**About this exercise:** Repeat, word for word, all the data that follows, and exclude the pictures.

**Collected data entries:**
'''
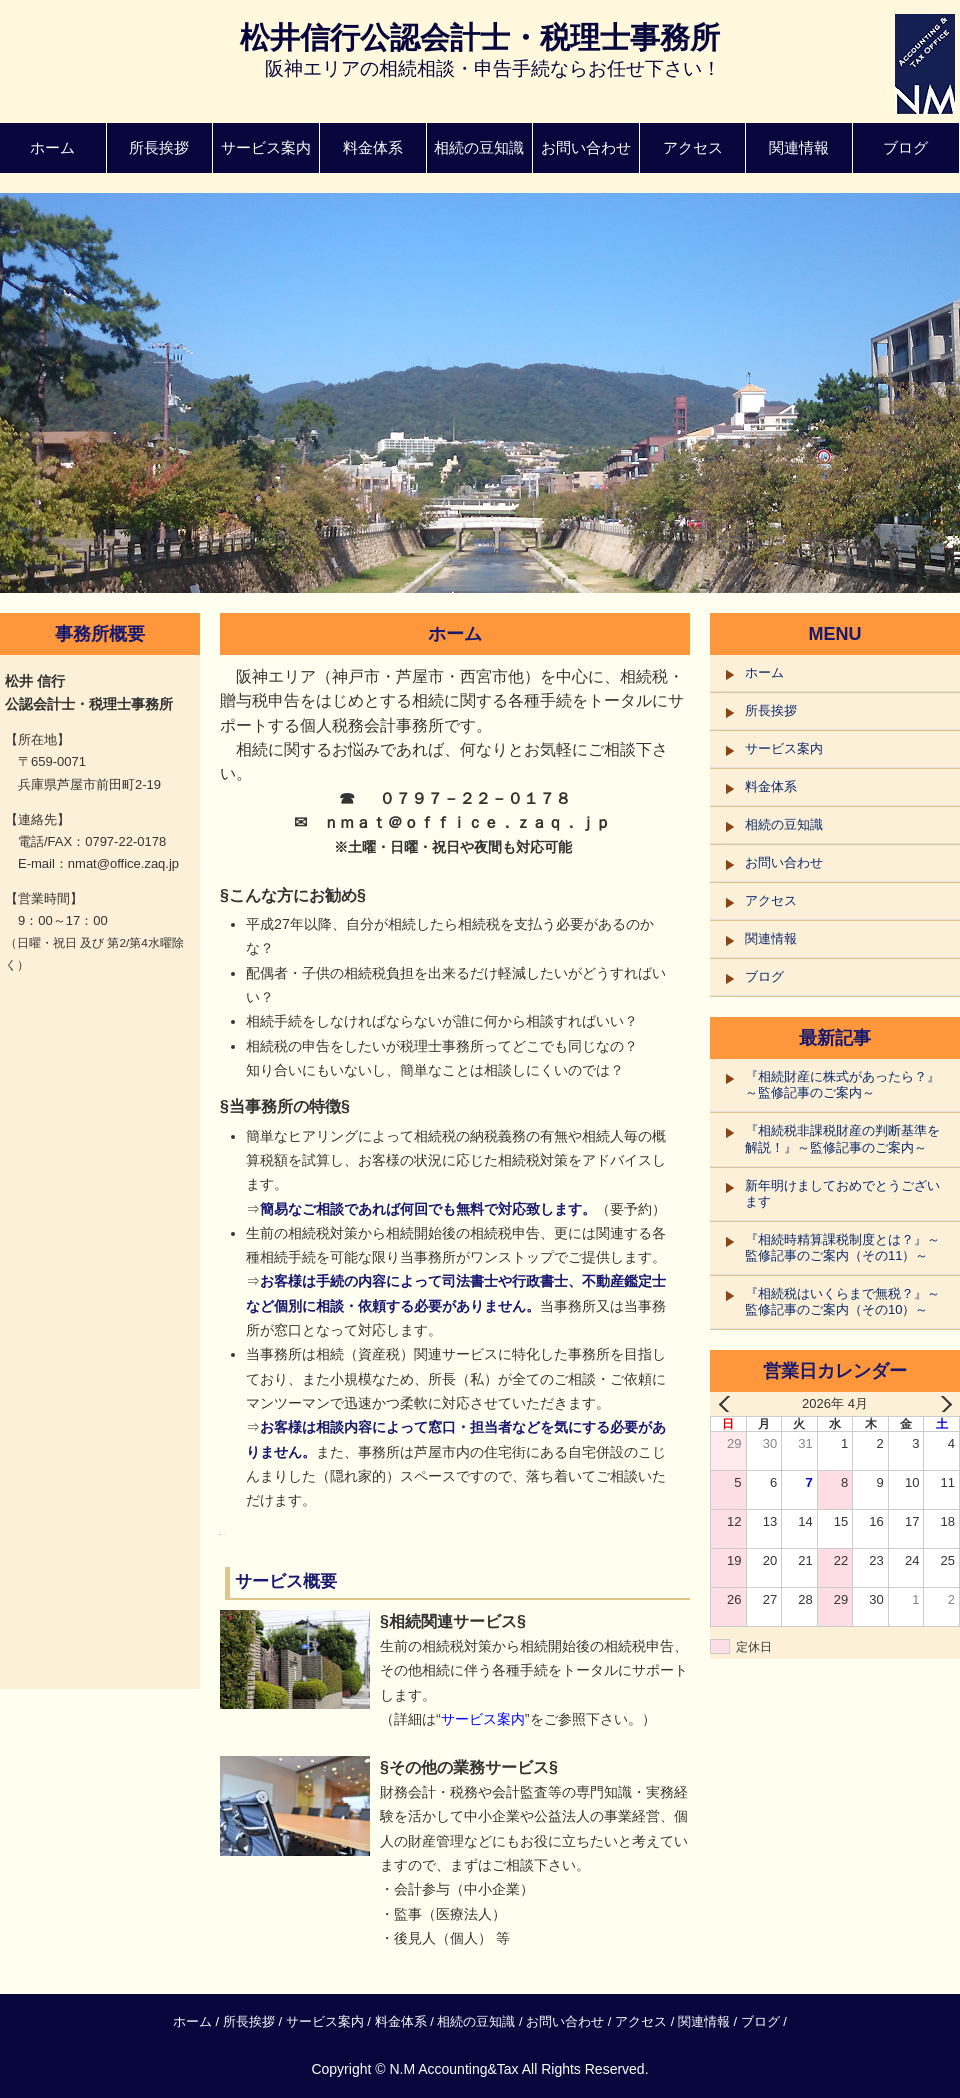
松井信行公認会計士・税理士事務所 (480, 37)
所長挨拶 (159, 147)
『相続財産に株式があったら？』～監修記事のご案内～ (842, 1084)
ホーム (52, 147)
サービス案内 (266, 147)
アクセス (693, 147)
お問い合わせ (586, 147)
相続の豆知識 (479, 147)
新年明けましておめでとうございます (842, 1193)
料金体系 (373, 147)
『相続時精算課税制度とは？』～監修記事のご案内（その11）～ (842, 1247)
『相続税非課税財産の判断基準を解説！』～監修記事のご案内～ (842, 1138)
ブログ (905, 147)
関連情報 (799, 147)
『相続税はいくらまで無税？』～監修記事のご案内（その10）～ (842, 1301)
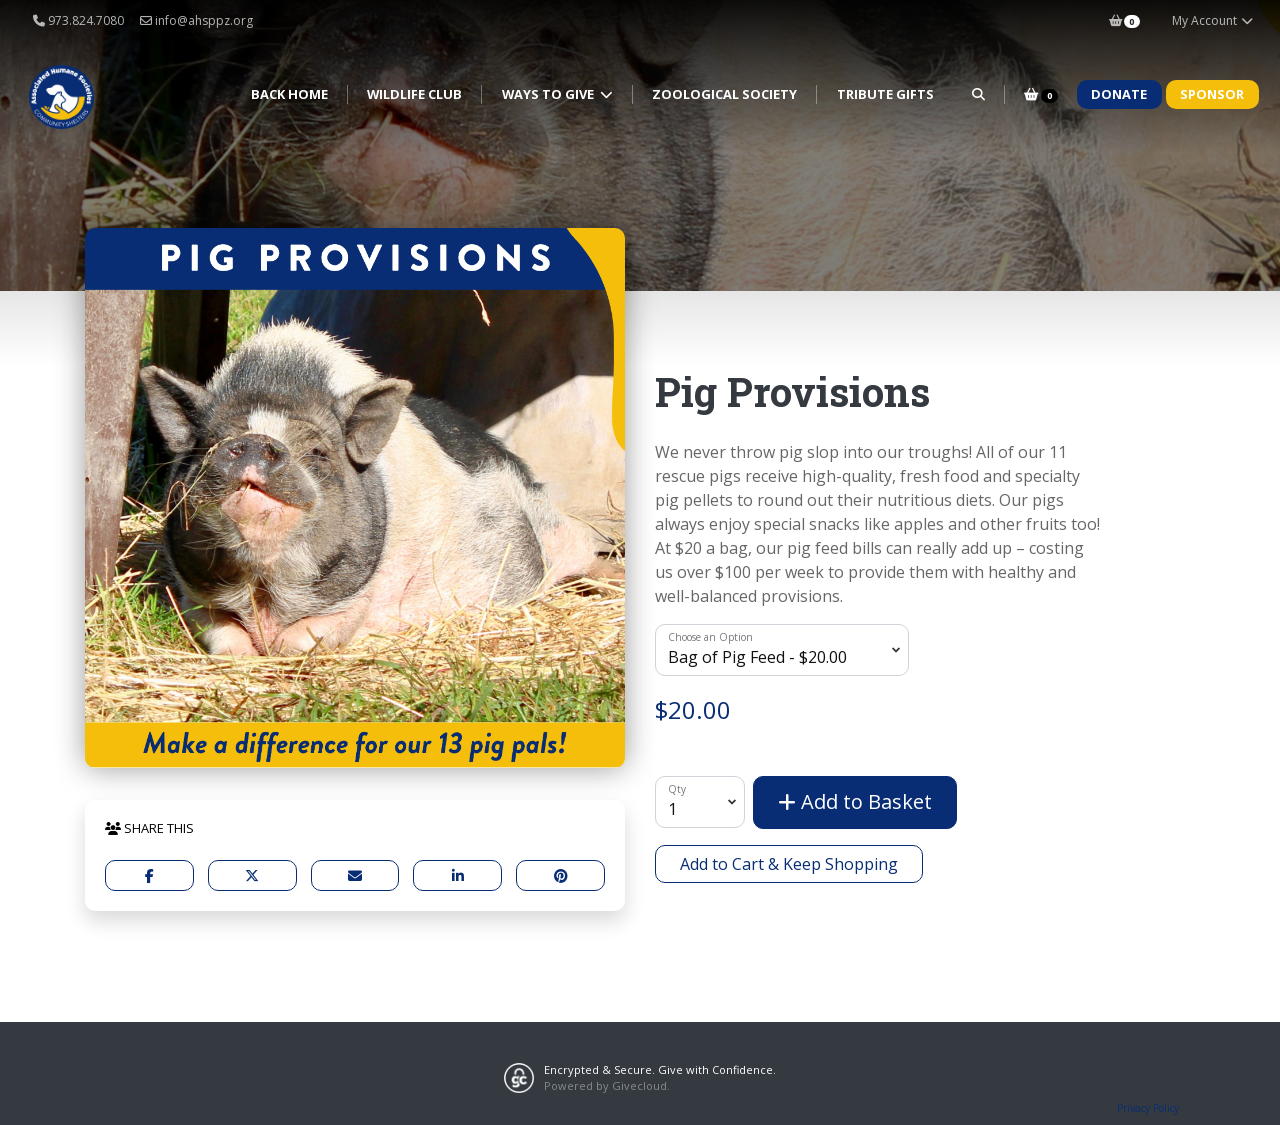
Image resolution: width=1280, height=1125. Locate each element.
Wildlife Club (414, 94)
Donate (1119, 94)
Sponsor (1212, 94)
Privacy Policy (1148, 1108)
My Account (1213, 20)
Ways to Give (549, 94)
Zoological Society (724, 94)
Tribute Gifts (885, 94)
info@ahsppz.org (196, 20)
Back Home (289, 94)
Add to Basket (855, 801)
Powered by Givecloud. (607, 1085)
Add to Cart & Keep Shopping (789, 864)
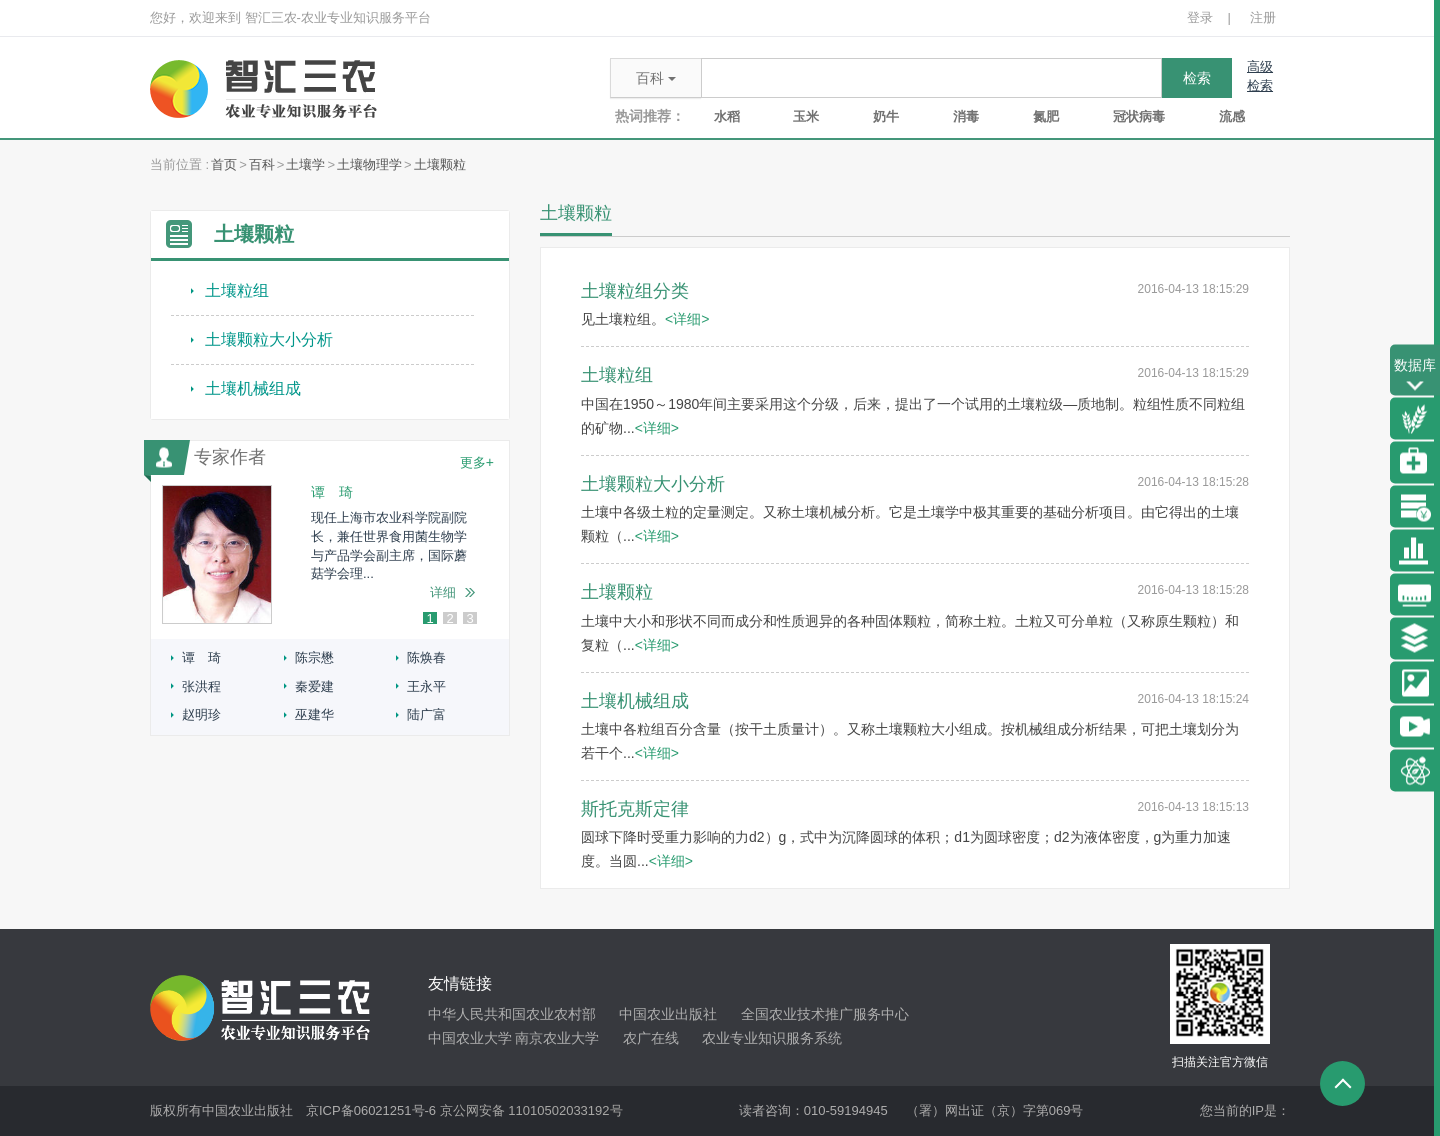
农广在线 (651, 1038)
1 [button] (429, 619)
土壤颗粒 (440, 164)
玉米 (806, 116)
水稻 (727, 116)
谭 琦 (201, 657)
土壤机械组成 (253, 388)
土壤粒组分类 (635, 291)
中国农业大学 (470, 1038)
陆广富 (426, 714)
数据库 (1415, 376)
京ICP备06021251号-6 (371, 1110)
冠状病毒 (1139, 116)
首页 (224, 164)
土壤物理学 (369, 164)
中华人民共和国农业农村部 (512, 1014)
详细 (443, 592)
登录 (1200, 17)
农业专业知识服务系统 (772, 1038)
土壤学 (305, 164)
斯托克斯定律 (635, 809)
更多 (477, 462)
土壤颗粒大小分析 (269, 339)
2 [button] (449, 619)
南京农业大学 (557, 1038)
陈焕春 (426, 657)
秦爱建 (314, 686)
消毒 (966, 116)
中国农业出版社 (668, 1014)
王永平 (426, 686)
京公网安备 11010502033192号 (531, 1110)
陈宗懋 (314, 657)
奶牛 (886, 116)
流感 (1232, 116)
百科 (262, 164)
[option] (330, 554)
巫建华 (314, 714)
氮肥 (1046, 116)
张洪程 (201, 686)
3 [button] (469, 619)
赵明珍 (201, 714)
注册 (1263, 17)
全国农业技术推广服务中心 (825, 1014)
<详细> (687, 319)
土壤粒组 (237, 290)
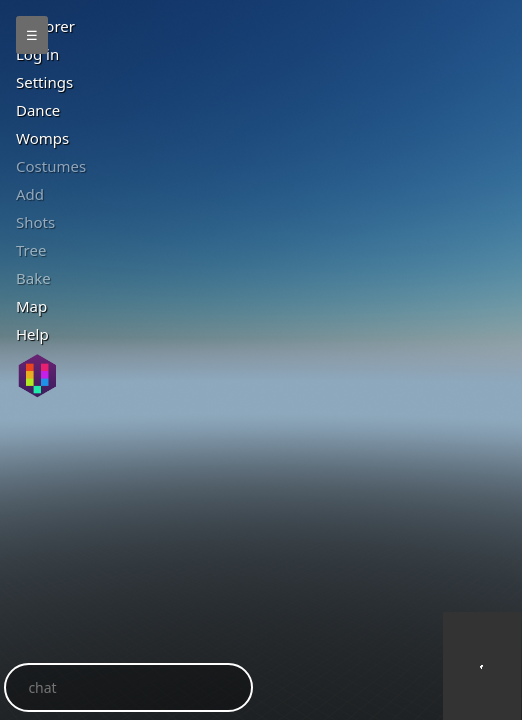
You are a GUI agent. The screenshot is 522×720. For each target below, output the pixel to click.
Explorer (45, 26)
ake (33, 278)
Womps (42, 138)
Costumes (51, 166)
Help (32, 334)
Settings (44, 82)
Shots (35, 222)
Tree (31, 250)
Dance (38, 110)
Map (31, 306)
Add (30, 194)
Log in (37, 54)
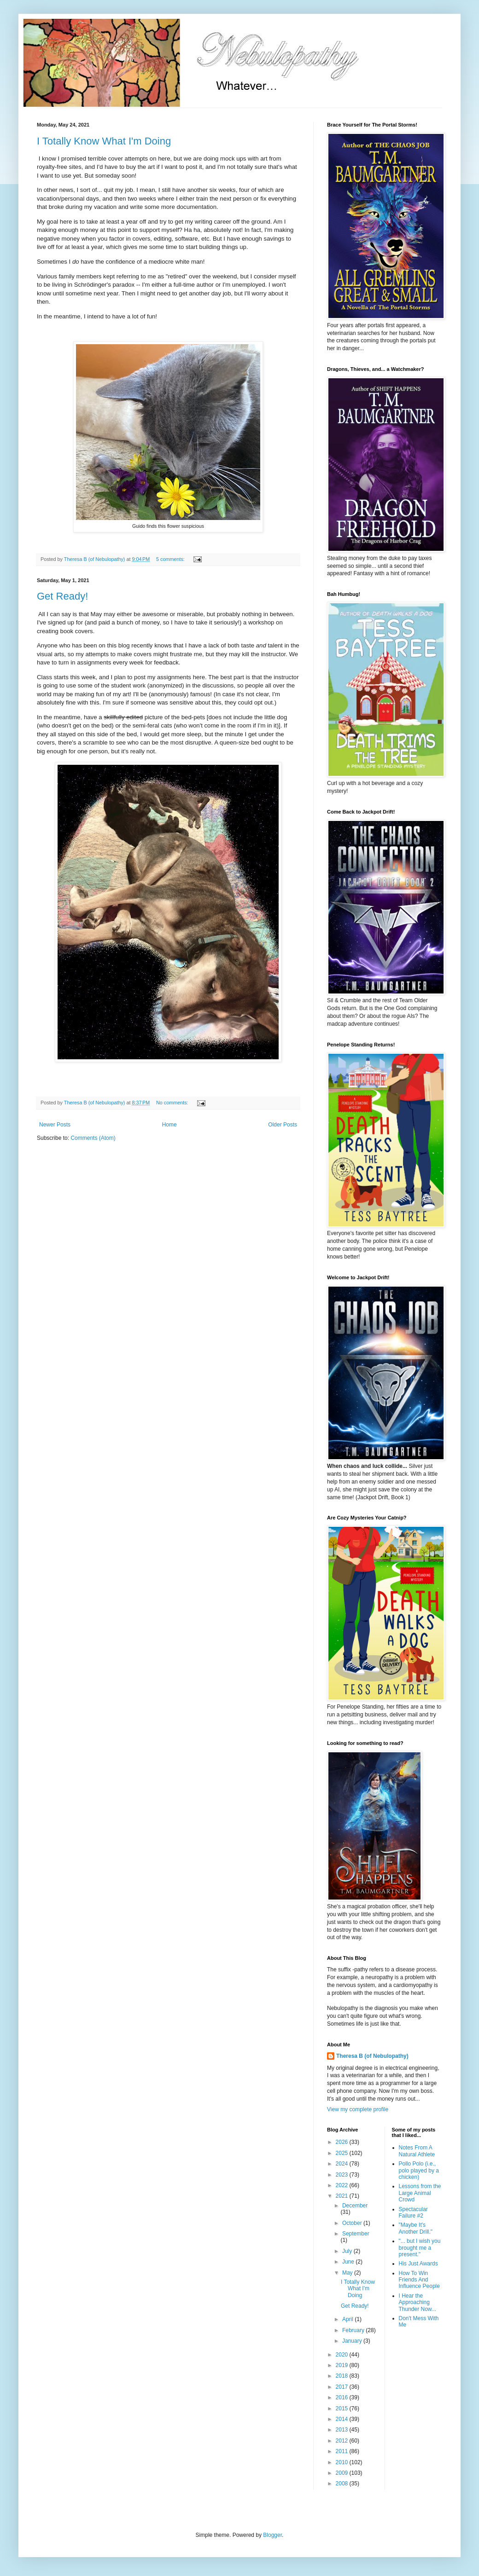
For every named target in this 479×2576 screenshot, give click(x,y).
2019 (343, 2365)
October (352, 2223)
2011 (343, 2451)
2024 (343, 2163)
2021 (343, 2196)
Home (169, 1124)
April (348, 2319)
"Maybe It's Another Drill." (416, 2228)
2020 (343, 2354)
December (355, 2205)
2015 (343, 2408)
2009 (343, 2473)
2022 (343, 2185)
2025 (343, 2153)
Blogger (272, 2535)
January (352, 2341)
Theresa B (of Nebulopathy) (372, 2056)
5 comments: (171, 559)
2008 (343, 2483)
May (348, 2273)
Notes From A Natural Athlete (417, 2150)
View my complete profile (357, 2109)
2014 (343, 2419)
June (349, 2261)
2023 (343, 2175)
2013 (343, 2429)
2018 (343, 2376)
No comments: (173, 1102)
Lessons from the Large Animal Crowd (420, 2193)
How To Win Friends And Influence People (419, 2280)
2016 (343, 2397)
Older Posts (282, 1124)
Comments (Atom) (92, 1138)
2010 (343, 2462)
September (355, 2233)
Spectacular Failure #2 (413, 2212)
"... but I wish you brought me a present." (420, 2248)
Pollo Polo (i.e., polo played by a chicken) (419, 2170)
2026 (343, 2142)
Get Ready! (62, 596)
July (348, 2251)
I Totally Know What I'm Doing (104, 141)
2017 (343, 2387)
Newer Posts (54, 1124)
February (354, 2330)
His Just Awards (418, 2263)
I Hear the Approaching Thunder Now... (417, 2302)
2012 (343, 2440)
'''
**Reply to the exercise:**
松井信行公認会計士・税理士事務所 (480, 37)
所長挨拶 (159, 147)
『相続財産に株式があったら？』～監修記事のご案内～ (842, 1084)
ホーム (52, 147)
サービス案内 (266, 147)
アクセス (693, 147)
お問い合わせ (586, 147)
相続の豆知識 (479, 147)
新年明けましておめでとうございます (842, 1193)
料金体系 (373, 147)
『相続時精算課税制度とは？』～監修記事のご案内（その11）～ (842, 1247)
『相続税非課税財産の判断基準を解説！』～監修記事のご案内～ (842, 1138)
ブログ (905, 147)
関連情報 (799, 147)
『相続税はいくらまで無税？』～監修記事のご案内（その10）～ (842, 1301)
Image resolution: width=1280, height=1125. Locate each element.
Wildlife Club (414, 94)
Donate (1119, 94)
Sponsor (1212, 94)
Privacy Policy (1148, 1108)
My Account (1213, 20)
Ways to Give (549, 94)
Zoological Society (724, 94)
Tribute Gifts (885, 94)
info@ahsppz.org (196, 20)
Back Home (289, 94)
Add to Basket (855, 801)
Powered by Givecloud. (607, 1085)
Add to Cart & Keep Shopping (789, 864)
农广在线 (651, 1038)
1 [button] (429, 619)
土壤颗粒 (440, 164)
玉米 (806, 116)
水稻 (727, 116)
谭 琦 (201, 657)
土壤机械组成 (253, 388)
土壤粒组分类 (635, 291)
中国农业大学 (470, 1038)
陆广富 (426, 714)
数据库 (1415, 376)
京ICP备06021251号-6 (371, 1110)
冠状病毒 (1139, 116)
首页 (224, 164)
土壤物理学 (369, 164)
中华人民共和国农业农村部 (512, 1014)
详细 (443, 592)
登录 (1200, 17)
农业专业知识服务系统 (772, 1038)
土壤学 (305, 164)
斯托克斯定律 (635, 809)
更多 (477, 462)
土壤颗粒大小分析 (269, 339)
2 [button] (449, 619)
南京农业大学 (557, 1038)
陈焕春 (426, 657)
秦爱建 (314, 686)
消毒 (966, 116)
中国农业出版社 (668, 1014)
王永平 (426, 686)
京公网安备 11010502033192号 (531, 1110)
陈宗懋 (314, 657)
奶牛 (886, 116)
流感 (1232, 116)
百科 (262, 164)
[option] (330, 554)
巫建华 (314, 714)
氮肥 (1046, 116)
张洪程 (201, 686)
3 [button] (469, 619)
赵明珍 (201, 714)
注册 (1263, 17)
全国农业技术推广服务中心 (825, 1014)
<详细> (687, 319)
土壤粒组 (237, 290)
You are a GUI agent. The screenshot is 522×720. For each target below, output the pixel to click.
Explorer (45, 26)
ake (33, 278)
Womps (42, 138)
Costumes (51, 166)
Help (32, 334)
Settings (44, 82)
Shots (35, 222)
Tree (31, 250)
Dance (38, 110)
Map (31, 306)
Add (30, 194)
Log in (37, 54)
For every named target in this 479×2576 screenshot, give click(x,y).
2019 (343, 2365)
October (352, 2223)
2011 (343, 2451)
2024 (343, 2163)
2021 (343, 2196)
Home (169, 1124)
April (348, 2319)
"Maybe It's Another Drill." (416, 2228)
2020 (343, 2354)
December (355, 2205)
2015 (343, 2408)
2009 (343, 2473)
2022 (343, 2185)
2025 (343, 2153)
Blogger (272, 2535)
January (352, 2341)
Theresa B (of Nebulopathy) (372, 2056)
5 comments: (171, 559)
2008 (343, 2483)
May (348, 2273)
Notes From A Natural Athlete (417, 2150)
View my complete profile (357, 2109)
2014 (343, 2419)
June (349, 2261)
2023 (343, 2175)
2013 (343, 2429)
2018 (343, 2376)
No comments: (173, 1102)
Lessons from the Large Animal Crowd (420, 2193)
How To Win Friends And Influence People (419, 2280)
2016 (343, 2397)
Older Posts (282, 1124)
Comments (Atom) (92, 1138)
2010 (343, 2462)
September (355, 2233)
Spectacular Failure #2 (413, 2212)
"... but I wish you brought me a present." (420, 2248)
Pollo Polo (i.e., polo played by a chicken) (419, 2170)
2026 (343, 2142)
Get Ready! (62, 596)
July (348, 2251)
I Totally Know What I'm Doing (104, 141)
2017 (343, 2387)
Newer Posts (54, 1124)
February (354, 2330)
His Just Awards (418, 2263)
I Hear the Approaching Thunder Now... (417, 2302)
2012 (343, 2440)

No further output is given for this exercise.